Last week Bill Moyers asked Kevin Phillips — his latest book is Bad Money: Reckless Finance, Failed Politics, and the Global Crisis of American Capitalism — where he stood on the “punditocracy” debate over whether we are a center-left or center-right country:
Well, I think the demographics of the change that we started out discussing, which is the great rise in non-whites it’s not a center right country anymore in my opinion. But I think it’s a centrist country with tendencies towards frustration. And back in the 1970s I remember Pat Caddell, who was Jimmy Carter’s pollster, was polling on some of this stuff.
And we sort of semi-collaborated a bit because we thought that affected both parties because the radical center so to speak was angry in a way that neither side could count on. I think that’ll develop again. I don’t want to say radical center. But I think it’s going to be a frustrated centrism that can lurch either left or right, outdated terms, but it’s probably going to be very unhappy if anybody says, “We can reform and privatize Social Security.” And the voter then says, “Yeah, but you bailed out the rich.” End of debate.
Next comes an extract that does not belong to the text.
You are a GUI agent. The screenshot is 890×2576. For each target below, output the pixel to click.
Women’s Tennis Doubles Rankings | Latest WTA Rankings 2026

Does he see an emerging majority?
I would say it’s the emerging non-majority. In other words, you can’t count on more than a plurality because party attachment isn’t going to run deep enough, which means you can’t possibly build a generational supremacy. I mean, after 1968 Republicans held the White House for 20 of the next 24 years.
And I believe if Bill Clinton hadn’t had a zipper problem, the Democrats would have had it for three terms. But at this point I think what you’ve got is a troubled enough set of circumstances for the United States, economically and globally, that people in the White House are not going to be able to make enough of a stalwart rallying impression to set up another supremacy like you got out of 1860 with the Civil War or 1896 or 1932. I think they’re gone. I think the roots of political parties are more tenuous now. And nobody will have that sort of supremacy.
Phillips goes on to say that the two parties are a duopoly, “a double monopoly that no longer has meaningful ideas but has entrenched interests.” And, he says, “we have socialism coming in a big way. But it’s socialism for the rich.”